Mike Grady, CEO Argon Networks (recently acquired by Siemens' Unisphere Solutions), responded, " Argon will do both ATM and MPLS. . . . MPLS yet to be proven in networks. ATM is deployed, it works . . . MPLS not ready yet. . . carriers need traffic engineering now. . . must get rid of cross connects. . ."

Speaking of network interruptions, Ashraf Dahod, CEO NetCore Systems, said, "Interruptions are unacceptable. When primary switch fails, we go to secondary. PNNI finds an alternate route. . . these are basic requirements."

More from Grady, "Need services to customers who have different types of traffic. . . . IP/ATM in the same box. . . opportunity is huge. . . . solution has to be hybrid. . . has to scale. . . "

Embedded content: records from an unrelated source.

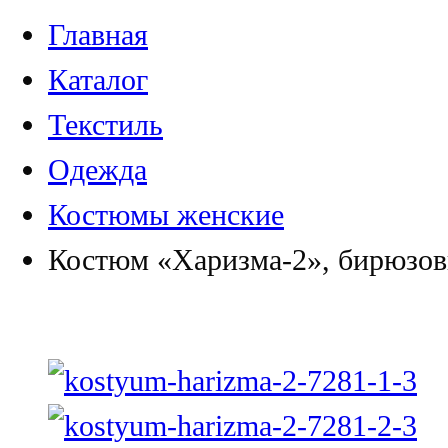
Главная
Каталог
Текстиль
Одежда
Костюмы женские
Костюм «Харизма-2», бирюзо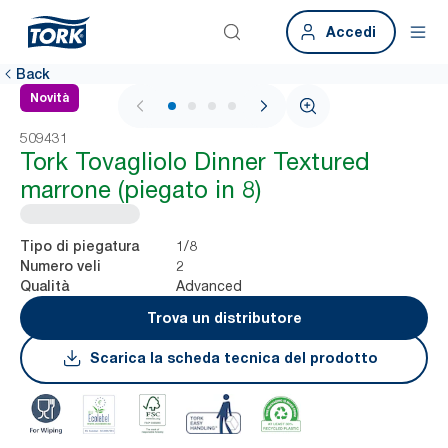
Accedi
Back
Novità
1 / 4
509431
Tork Tovagliolo Dinner Textured
marrone (piegato in 8)
1/8
Tipo di piegatura
2
Numero veli
Advanced
Qualità
Trova un distributore
Scarica la scheda tecnica del prodotto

I have pages of similar comments, but will skip ahead to one of the last speakers, Scott Kriens, CEO Juniper Networks. When asked what he worried about he said, "The pace of all this. The industry is growing faster than talent. People claim they'll build an all-IP network, then they don't have anything to back their claims. Talent is diluted. There is no IP University. Where do we go to learn? The demand will be surging for as far out as we can see. Talent to meet it is thin."

If there was one point of agreement among all the presenters, it was the wisdom of investing in plumbing. [This includes traffic and service management.]